[Excerpts from a dataset]
-- Opening Marker --

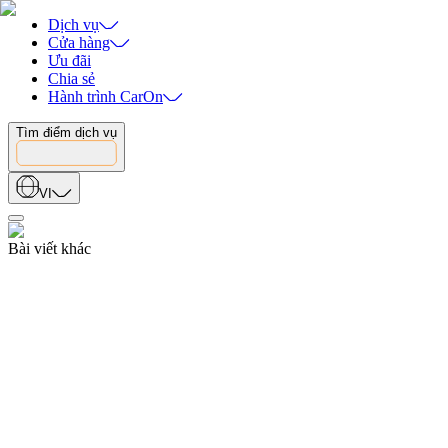
Dịch vụ
Cửa hàng
Ưu đãi
Chia sẻ
Hành trình CarOn
Tìm điểm dịch vụ
VI
Bài viết khác
Tin tức
06.08.2026
Dấu Ấn Chữ "Trí" Trong Buổi Đào Tạo Hội Nhập Của CarOn
06.08.2026
Sự kiện
25.07.2026
Dấu Ấn Đêm Gala Kỷ Niệm 15 Năm Minh Việt Toàn Cầu
25.07.2026
Tin tức
06.07.2026
Hội Thao Kỷ Niệm 15 Năm Minh Việt Toàn Cầu Với Tại Giải Cầu 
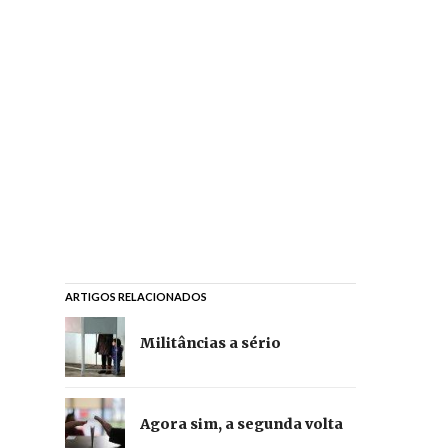
ARTIGOS RELACIONADOS
Militâncias a sério
Agora sim, a segunda volta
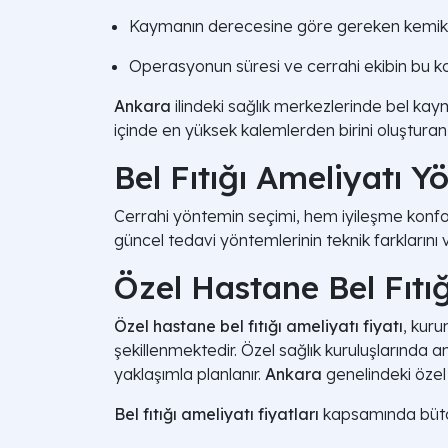
Kaymanın derecesine göre gereken kemik gr
Operasyonun süresi ve cerrahi ekibin bu 
Ankara
ilindeki sağlık merkezlerinde bel kaym
içinde en yüksek kalemlerden birini oluşturan i
Bel Fıtığı Ameliyatı Y
Cerrahi yöntemin seçimi, hem iyileşme kon
güncel tedavi yöntemlerinin teknik farklarını v
Özel Hastane Bel Fıtığ
Özel hastane bel fıtığı ameliyatı fiyatı
, kur
şekillenmektedir. Özel sağlık kuruluşlarında a
yaklaşımla planlanır.
Ankara
genelindeki özel
Bel fıtığı ameliyatı fiyatları
kapsamında bütçe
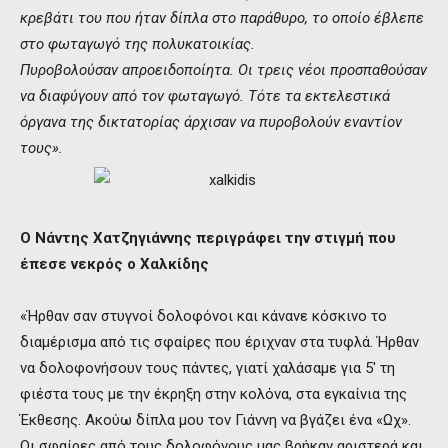
κρεβάτι του που ήταν δίπλα στο παράθυρο, το οποίο έβλεπε
στο φωταγωγό της πολυκατοικίας.
Πυροβολούσαν απροειδοποίητα. Οι τρεις νέοι προσπαθούσαν
να διαφύγουν από τον φωταγωγό. Τότε τα εκτελεστικά
όργανα της δικτατορίας άρχισαν να πυροβολούν εναντίον
τους».
Ο Νάντης Χατζηγιάννης περιγράφει την στιγμή που
έπεσε νεκρός ο Χαλκίδης
«Ήρθαν σαν στυγνοί δολοφόνοι και κάνανε κόσκινο το
διαμέρισμα από τις σφαίρες που έριχναν στα τυφλά. Ήρθαν
να δολοφονήσουν τους πάντες, γιατί χαλάσαμε για 5′ τη
φιέστα τους με την έκρηξη στην κολόνα, στα εγκαίνια της
Έκθεσης. Ακούω δίπλα μου τον Γιάννη να βγάζει ένα «Ωχ».
Οι σφαίρες από τους δολοφόνους μας βρήκαν αριστερά και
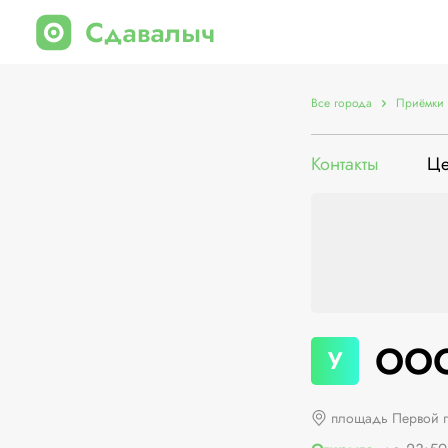
Все города
Приёмки 
Контакты
Ц
ООО
У
площадь Первой пя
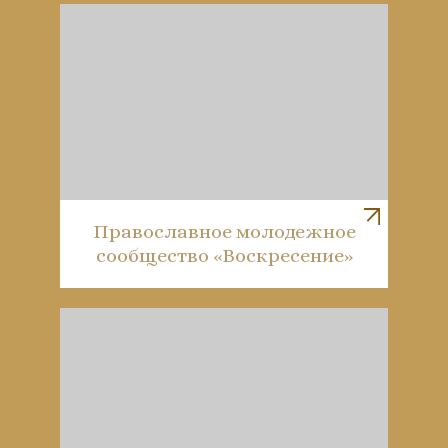
Православное молодежное
сообщество «Воскресение»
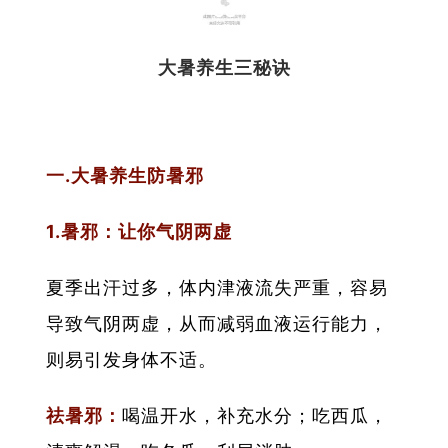
03
大暑养生三秘诀
一.大暑养生防暑邪
1.暑邪：让你气阴两虚
夏季出汗过多，体内津液流失严重，容易
导致气阴两虚，从而减弱血液运行能力，
则易引发身体不适。
祛暑邪：
喝温开水，补充水分；吃西瓜，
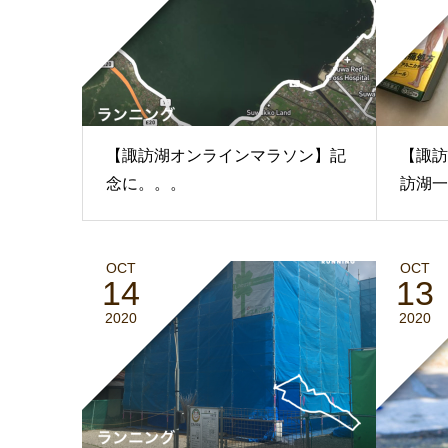
【諏訪湖オンラインマラソン】記
【諏訪
念に。。。
訪湖一
OCT
OCT
14
13
2020
2020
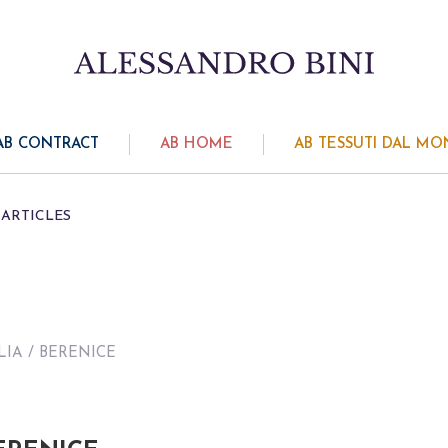
AB CONTRACT
AB HOME
AB TESSUTI DAL M
ARTICLES
LIA
/ BERENICE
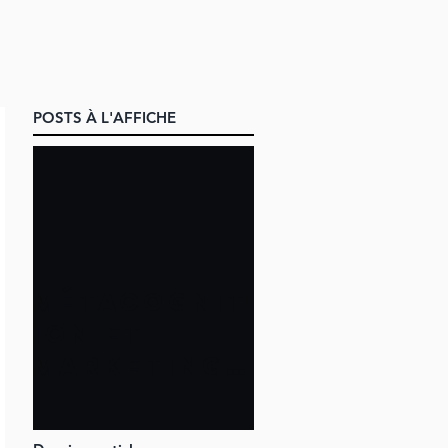
POSTS À L'AFFICHE
Métacognit
ion et
Marketing
Relationne
l : as-tu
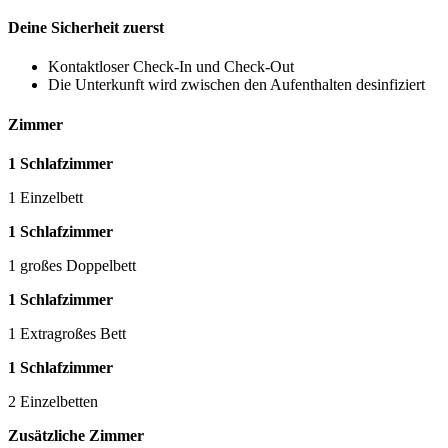
Deine Sicherheit zuerst
Kontaktloser Check-In und Check-Out
Die Unterkunft wird zwischen den Aufenthalten desinfiziert
Zimmer
1 Schlafzimmer
1 Einzelbett
1 Schlafzimmer
1 großes Doppelbett
1 Schlafzimmer
1 Extragroßes Bett
1 Schlafzimmer
2 Einzelbetten
Zusätzliche Zimmer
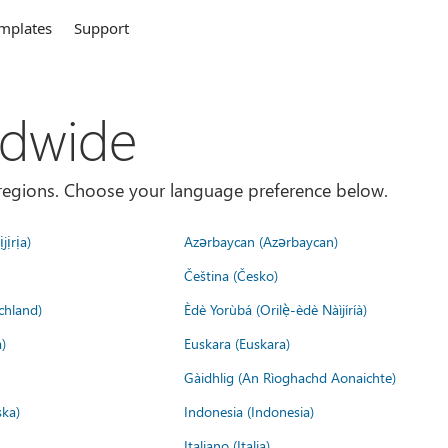
mplates
Support
ldwide
es/regions. Choose your language preference below.
jịrịa)
Azərbaycan (Azərbaycan)
Čeština (Česko)
chland)
Èdè Yorùbá (Orilẹ̀-èdè Nàìjíríà)
)
Euskara (Euskara)
Gàidhlig (An Rìoghachd Aonaichte)
ska)
Indonesia (Indonesia)
Italiano (Italia)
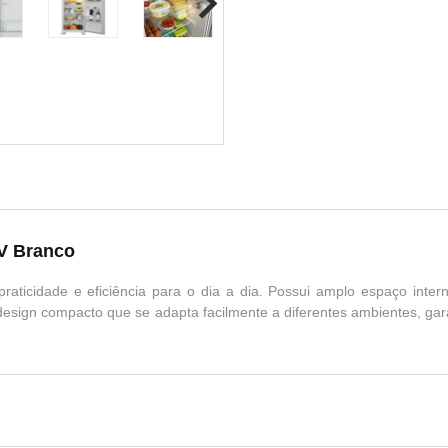
0V Branco
ticidade e eficiência para o dia a dia. Possui amplo espaço intern
 e design compacto que se adapta facilmente a diferentes ambientes, g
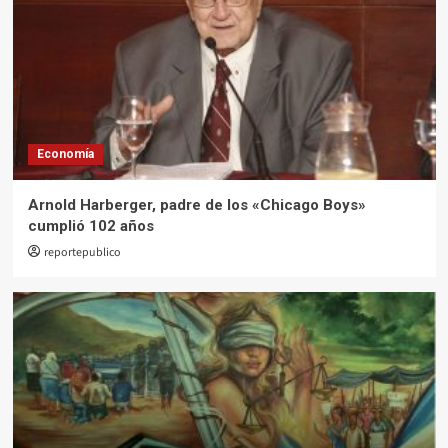
5
Economía
Arnold Harberger, padre de los «Chicago Boys»
cumplió 102 años
reportepublico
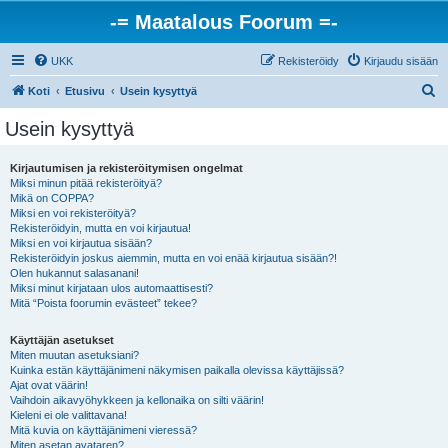
-= Maatalous Foorum =-
UKK
Rekisteröidy
Kirjaudu sisään
E
Koti
Etusivu
Usein kysyttyä
t
Usein kysyttyä
s
i
Kirjautumisen ja rekisteröitymisen ongelmat
Miksi minun pitää rekisteröityä?
Mikä on COPPA?
Miksi en voi rekisteröityä?
Rekisteröidyin, mutta en voi kirjautua!
Miksi en voi kirjautua sisään?
Rekisteröidyin joskus aiemmin, mutta en voi enää kirjautua sisään?!
Olen hukannut salasanani!
Miksi minut kirjataan ulos automaattisesti?
Mitä “Poista foorumin evästeet” tekee?
Käyttäjän asetukset
Miten muutan asetuksiani?
Kuinka estän käyttäjänimeni näkymisen paikalla olevissa käyttäjissä?
Ajat ovat väärin!
Vaihdoin aikavyöhykkeen ja kellonaika on silti väärin!
Kieleni ei ole valittavana!
Mitä kuvia on käyttäjänimeni vieressä?
Miten asetan avataren?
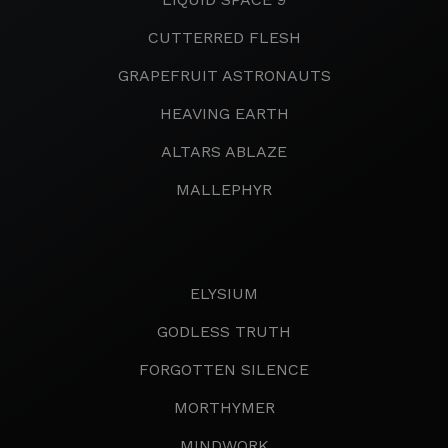
CUTTERRED FLESH
GRAPEFRUIT ASTRONAUTS
HEAVING EARTH
ALTARS ABLAZE
MALLEPHYR
ELYSIUM
GODLESS TRUTH
FORGOTTEN SILENCE
MORTHYMER
MINDWORK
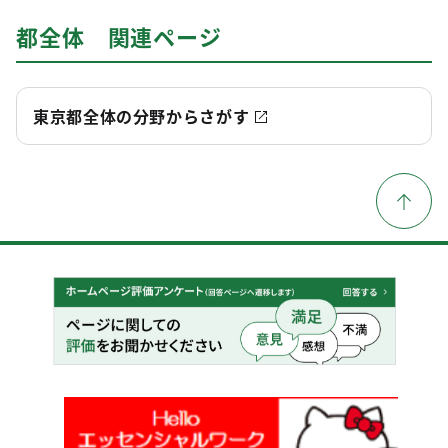
都全体 関連ページ
東京都全体の分野からさがす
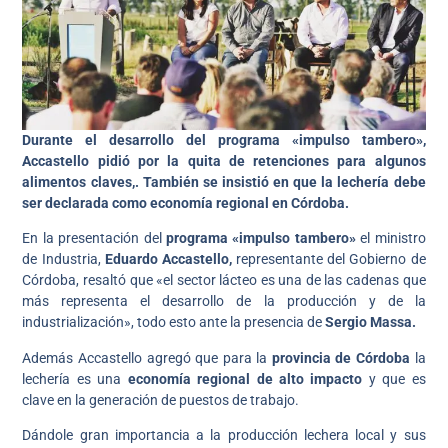
Durante el desarrollo del programa «impulso tambero»,
Accastello pidió por la quita de retenciones para algunos
alimentos claves,. También se insistió en
que la lechería debe
ser declarada como economía regional en Córdoba.
En la presentación del
programa «impulso tambero»
el ministro
de Industria,
Eduardo Accastello,
representante del Gobierno de
Córdoba, resaltó que «el sector lácteo es una de las cadenas que
más representa el desarrollo de la producción y de la
industrialización», todo esto ante la presencia de
Sergio Massa.
Además Accastello agregó que para la
provincia de Córdoba
la
lechería es una
economía regional de alto impacto
y que es
clave en la generación de puestos de trabajo.
Dándole gran importancia a la producción lechera local y sus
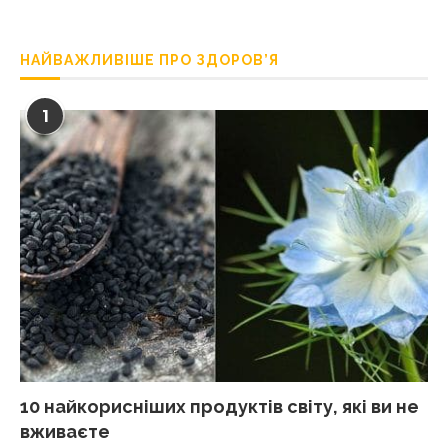
НАЙВАЖЛИВІШЕ ПРО ЗДОРОВ’Я
1
10 найкорисніших продуктів світу, які ви не
вживаєте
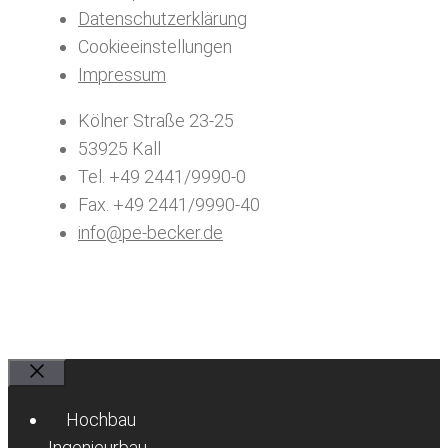
Datenschutzerklärung
Cookieeinstellungen
Impressum
Kölner Straße 23-25
53925 Kall
Tel. +49 2441/9990-0
Fax. +49 2441/9990-40
info@pe-becker.de
Schließen
Hochbau
Ingenieurbau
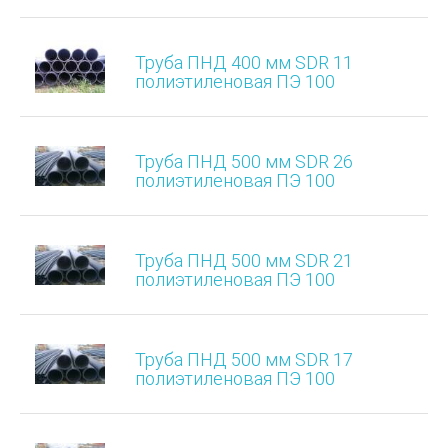
Труба ПНД 400 мм SDR 11
полиэтиленовая ПЭ 100
Труба ПНД 500 мм SDR 26
полиэтиленовая ПЭ 100
Труба ПНД 500 мм SDR 21
полиэтиленовая ПЭ 100
Труба ПНД 500 мм SDR 17
полиэтиленовая ПЭ 100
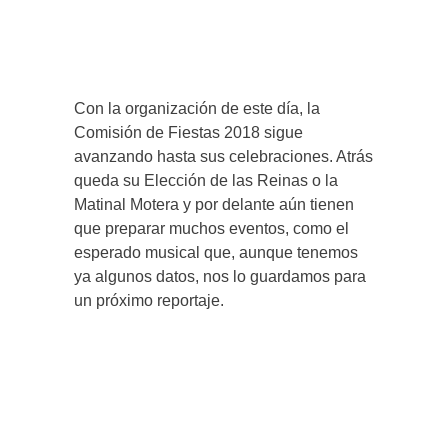
Con la organización de este día, la
Comisión de Fiestas 2018 sigue
avanzando hasta sus celebraciones. Atrás
queda su Elección de las Reinas o la
Matinal Motera y por delante aún tienen
que preparar muchos eventos, como el
esperado musical que, aunque tenemos
ya algunos datos, nos lo guardamos para
un próximo reportaje.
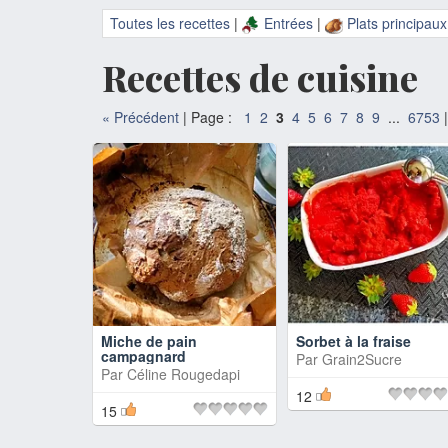
Toutes les recettes
|
Entrées
|
Plats principaux
Recettes de cuisine
«
Précédent
| Page :
1
2
3
4
5
6
7
8
9
...
6753
|
Miche de pain
Sorbet à la fraise
campagnard
Par
Grain2Sucre
Par
Céline Rougedapi
12
15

-- Closing Marker --

Quote the data above in full, leaving out the pictures it holds.

Dịch vụ
Cửa hàng
Ưu đãi
Chia sẻ
Hành trình CarOn
Tìm điểm dịch vụ
VI
Bài viết khác
Tin tức
06.08.2026
Dấu Ấn Chữ "Trí" Trong Buổi Đào Tạo Hội Nhập Của CarOn
06.08.2026
Sự kiện
25.07.2026
Dấu Ấn Đêm Gala Kỷ Niệm 15 Năm Minh Việt Toàn Cầu
25.07.2026
Tin tức
06.07.2026
Hội Thao Kỷ Niệm 15 Năm Minh Việt Toàn Cầu Với Tại Giải Cầu 
ARTIGOS RELACIONADOS
Militâncias a sério
Agora sim, a segunda volta
Kaymanın derecesine göre gereken kemik gr
Operasyonun süresi ve cerrahi ekibin bu 
Ankara
ilindeki sağlık merkezlerinde bel kaym
içinde en yüksek kalemlerden birini oluşturan i
Bel Fıtığı Ameliyatı Y
Cerrahi yöntemin seçimi, hem iyileşme kon
güncel tedavi yöntemlerinin teknik farklarını v
Özel Hastane Bel Fıtığ
Özel hastane bel fıtığı ameliyatı fiyatı
, kur
şekillenmektedir. Özel sağlık kuruluşlarında a
yaklaşımla planlanır.
Ankara
genelindeki özel
Bel fıtığı ameliyatı fiyatları
kapsamında bütçe
κρεβάτι του που ήταν δίπλα στο παράθυρο, το οποίο έβλεπε
στο φωταγωγό της πολυκατοικίας.
Πυροβολούσαν απροειδοποίητα. Οι τρεις νέοι προσπαθούσαν
να διαφύγουν από τον φωταγωγό. Τότε τα εκτελεστικά
όργανα της δικτατορίας άρχισαν να πυροβολούν εναντίον
τους».
Ο Νάντης Χατζηγιάννης περιγράφει την στιγμή που
έπεσε νεκρός ο Χαλκίδης
«Ήρθαν σαν στυγνοί δολοφόνοι και κάνανε κόσκινο το
διαμέρισμα από τις σφαίρες που έριχναν στα τυφλά. Ήρθαν
να δολοφονήσουν τους πάντες, γιατί χαλάσαμε για 5′ τη
φιέστα τους με την έκρηξη στην κολόνα, στα εγκαίνια της
Έκθεσης. Ακούω δίπλα μου τον Γιάννη να βγάζει ένα «Ωχ».
Οι σφαίρες από τους δολοφόνους μας βρήκαν αριστερά και
Все города
Приёмки 
Контакты
Ц
ООО
У
площадь Первой пя
Православное молодежное
сообщество «Воскресение»
03
大暑养生三秘诀
一.大暑养生防暑邪
1.暑邪：让你气阴两虚
夏季出汗过多，体内津液流失严重，容易
导致气阴两虚，从而减弱血液运行能力，
则易引发身体不适。
祛暑邪：
喝温开水，补充水分；吃西瓜，
【諏訪湖オンラインマラソン】記
【諏訪
念に。。。
訪湖一
OCT
OCT
14
13
2020
2020
AB CONTRACT
AB HOME
AB TESSUTI DAL M
ARTICLES
LIA
/ BERENICE
POSTS À L'AFFICHE
Métacognit
ion et
Marketing
Relationne
l : as-tu
Deine Sicherheit zuerst
Kontaktloser Check-In und Check-Out
Die Unterkunft wird zwischen den Aufenthalten desinfiziert
Zimmer
1 Schlafzimmer
1 Einzelbett
1 Schlafzimmer
1 großes Doppelbett
1 Schlafzimmer
1 Extragroßes Bett
1 Schlafzimmer
2 Einzelbetten
Zusätzliche Zimmer
mplates
Support
ldwide
es/regions. Choose your language preference below.
jịrịa)
Azərbaycan (Azərbaycan)
Čeština (Česko)
chland)
Èdè Yorùbá (Orilẹ̀-èdè Nàìjíríà)
)
Euskara (Euskara)
Gàidhlig (An Rìoghachd Aonaichte)
ska)
Indonesia (Indonesia)
Italiano (Italia)
0V Branco
ticidade e eficiência para o dia a dia. Possui amplo espaço intern
 e design compacto que se adapta facilmente a diferentes ambientes, g
5
Economía
Arnold Harberger, padre de los «Chicago Boys»
cumplió 102 años
reportepublico
-= Maatalous Foorum =-
UKK
Rekisteröidy
Kirjaudu sisään
E
Koti
Etusivu
Usein kysyttyä
t
Usein kysyttyä
s
i
Kirjautumisen ja rekisteröitymisen ongelmat
Miksi minun pitää rekisteröityä?
Mikä on COPPA?
Miksi en voi rekisteröityä?
Rekisteröidyin, mutta en voi kirjautua!
Miksi en voi kirjautua sisään?
Rekisteröidyin joskus aiemmin, mutta en voi enää kirjautua sisään?!
Olen hukannut salasanani!
Miksi minut kirjataan ulos automaattisesti?
Mitä “Poista foorumin evästeet” tekee?
Käyttäjän asetukset
Miten muutan asetuksiani?
Kuinka estän käyttäjänimeni näkymisen paikalla olevissa käyttäjissä?
Ajat ovat väärin!
Vaihdoin aikavyöhykkeen ja kellonaika on silti väärin!
Kieleni ei ole valittavana!
Mitä kuvia on käyttäjänimeni vieressä?
Miten asetan avataren?
CUTTERRED FLESH
GRAPEFRUIT ASTRONAUTS
HEAVING EARTH
ALTARS ABLAZE
MALLEPHYR
ELYSIUM
GODLESS TRUTH
FORGOTTEN SILENCE
MORTHYMER
MINDWORK
都全体 関連ページ
東京都全体の分野からさがす
Durante el desarrollo del programa «impulso tambero»,
Accastello pidió por la quita de retenciones para algunos
alimentos claves,. También se insistió en
que la lechería debe
ser declarada como economía regional en Córdoba.
En la presentación del
programa «impulso tambero»
el ministro
de Industria,
Eduardo Accastello,
representante del Gobierno de
Córdoba, resaltó que «el sector lácteo es una de las cadenas que
más representa el desarrollo de la producción y de la
industrialización», todo esto ante la presencia de
Sergio Massa.
Además Accastello agregó que para la
provincia de Córdoba
la
lechería es una
economía regional de alto impacto
y que es
clave en la generación de puestos de trabajo.
Dándole gran importancia a la producción lechera local y sus
НАЙВАЖЛИВІШЕ ПРО ЗДОРОВ’Я
1
10 найкорисніших продуктів світу, які ви не
вживаєте
Datenschutzerklärung
Cookieeinstellungen
Impressum
Kölner Straße 23-25
53925 Kall
Tel. +49 2441/9990-0
Fax. +49 2441/9990-40
info@pe-becker.de
Schließen
Hochbau
Ingenieurbau
Труба ПНД 400 мм SDR 11
полиэтиленовая ПЭ 100
Труба ПНД 500 мм SDR 26
полиэтиленовая ПЭ 100
Труба ПНД 500 мм SDR 21
полиэтиленовая ПЭ 100
Труба ПНД 500 мм SDR 17
полиэтиленовая ПЭ 100
Con la organización de este día, la
Comisión de Fiestas 2018 sigue
avanzando hasta sus celebraciones. Atrás
queda su Elección de las Reinas o la
Matinal Motera y por delante aún tienen
que preparar muchos eventos, como el
esperado musical que, aunque tenemos
ya algunos datos, nos lo guardamos para
un próximo reportaje.
Toutes les recettes
|
Entrées
|
Plats principaux
Recettes de cuisine
«
Précédent
| Page :
1
2
3
4
5
6
7
8
9
...
6753
|
Miche de pain
Sorbet à la fraise
campagnard
Par
Grain2Sucre
Par
Céline Rougedapi
12
15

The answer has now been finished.